> **WORK INSTRUCTION**
An exact copy is needed of the lines in the entries below from the line with "アプリで手軽に理想の住まいを探したいなら、スモッカを" up to and including the line with "Appareil de chauffage", and of nothing else. Leave the pictures out.

*** Opening RECORDS FOR THE EXERCISE ***

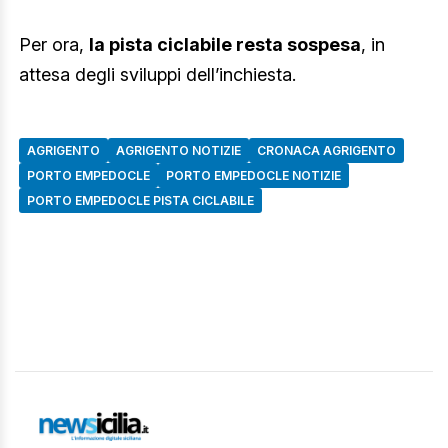
Per ora,
la pista ciclabile resta sospesa
, in
attesa degli sviluppi dell’inchiesta.
AGRIGENTO
AGRIGENTO NOTIZIE
CRONACA AGRIGENTO
PORTO EMPEDOCLE
PORTO EMPEDOCLE NOTIZIE
PORTO EMPEDOCLE PISTA CICLABILE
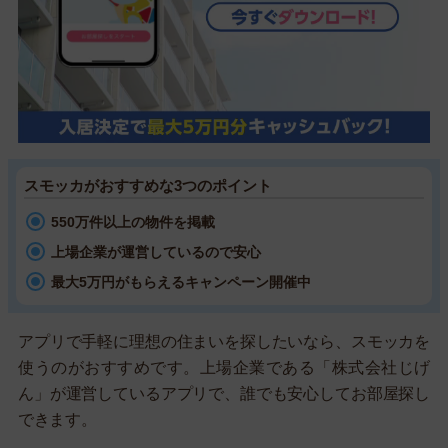
スモッカがおすすめな3つのポイント
550万件以上の物件を掲載
上場企業が運営しているので安心
最大5万円がもらえるキャンペーン開催中
アプリで手軽に理想の住まいを探したいなら、スモッカを
使うのがおすすめです。上場企業である「株式会社じげ
ん」が運営しているアプリで、誰でも安心してお部屋探し
できます。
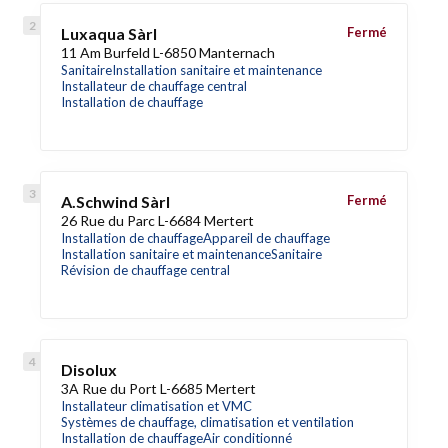
Luxaqua Sàrl
Fermé
11 Am Burfeld L-6850 Manternach
Sanitaire
Installation sanitaire et maintenance
Installateur de chauffage central
Installation de chauffage
A.Schwind Sàrl
Fermé
26 Rue du Parc L-6684 Mertert
Installation de chauffage
Appareil de chauffage
Installation sanitaire et maintenance
Sanitaire
Révision de chauffage central
Disolux
3A Rue du Port L-6685 Mertert
Installateur climatisation et VMC
Systèmes de chauffage, climatisation et ventilation
Installation de chauffage
Air conditionné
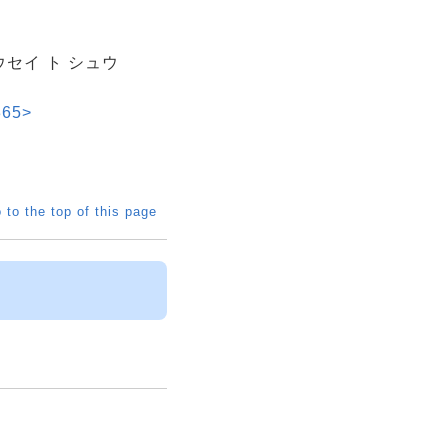
ウセイ ト シュウ
65>
 to the top of this page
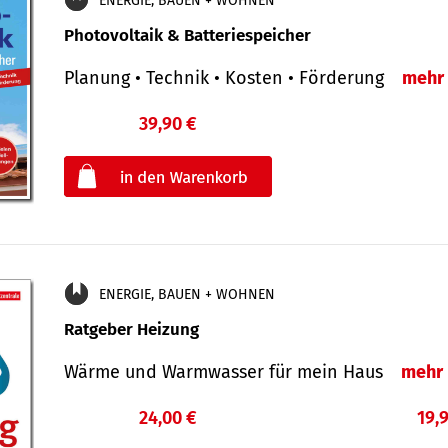
ENERGIE, BAUEN + WOHNEN
Photovoltaik & Batteriespeicher
Planung • Technik • Kosten • Förderung
mehr
39,90 €
€
oder
ENERGIE, BAUEN + WOHNEN
Ratgeber Heizung
Wärme und Warmwasser für mein Haus
mehr
24,00 €
19,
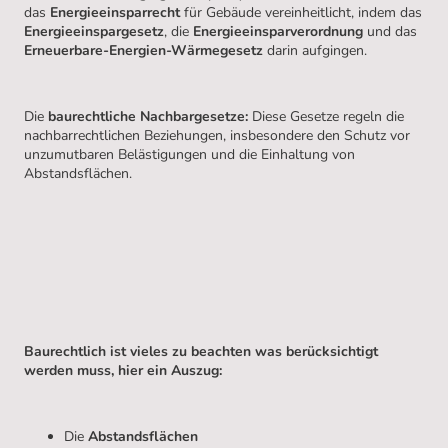
das
Energieeinsparrecht
für Gebäude vereinheitlicht, indem das
Energieeinspargesetz
, die
Energieeinsparverordnung
und das
Erneuerbare-Energien-Wärmegesetz
darin aufgingen.
Die
baurechtliche Nachbargesetze:
Diese Gesetze regeln die
nachbarrechtlichen Beziehungen, insbesondere den Schutz vor
unzumutbaren Belästigungen und die Einhaltung von
Abstandsflächen.
Baurechtlich ist vieles zu beachten was berücksichtigt
werden muss, hier ein Auszug:
Die
Abstandsflächen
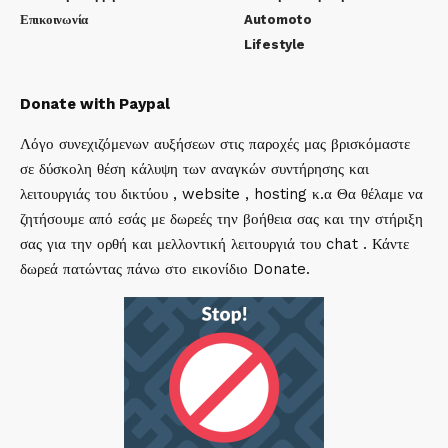
Επικοινωνία
Automoto
Lifestyle
Donate with Paypal
Λόγο συνεχιζόμενων αυξήσεων στις παροχές μας βρισκόμαστε
σε δύσκολη θέση κάλυψη των αναγκών συντήρησης και
λειτουργιάς του δικτύου , website , hosting κ.α Θα θέλαμε να
ζητήσουμε από εσάς με δωρεές την βοήθεια σας και την στήριξη
σας για την ορθή και μελλοντική λειτουργιά του chat . Κάντε
δωρεά πατώντας πάνω στο εικονίδιο Donate.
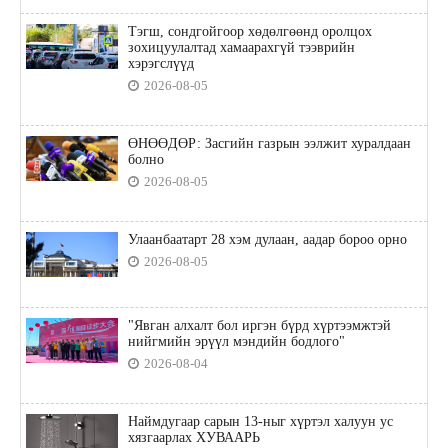
Тэгш, сондгойгоор хөдөлгөөнд оролцох
зохицуулалтад хамаарахгүй тээврийн
хэрэгслүүд
2026-08-05
ӨНӨӨДӨР: Засгийн газрын ээлжит хуралдаан
болно
2026-08-05
Улаанбаатарт 28 хэм дулаан, аадар бороо орно
2026-08-05
"Явган алхалт бол иргэн бүрд хүртээмжтэй
нийгмийн эрүүл мэндийн бодлого"
2026-08-04
Наймдугаар сарын 13-ныг хүртэл халуун ус
хязгаарлах ХУВААРЬ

*** Closing RECORDS FOR THE EXERCISE ***

> **OUTPUT OF THE TASK**
アプリで手軽に理想の住まいを探したいなら、スモッカを
使うのがおすすめです。上場企業である「株式会社じげ
ん」が運営しているアプリで、誰でも安心してお部屋探し
できます。
Luxaqua Sàrl
Fermé
11 Am Burfeld L-6850 Manternach
Sanitaire
Installation sanitaire et maintenance
Installateur de chauffage central
Installation de chauffage
A.Schwind Sàrl
Fermé
26 Rue du Parc L-6684 Mertert
Installation de chauffage
Appareil de chauffage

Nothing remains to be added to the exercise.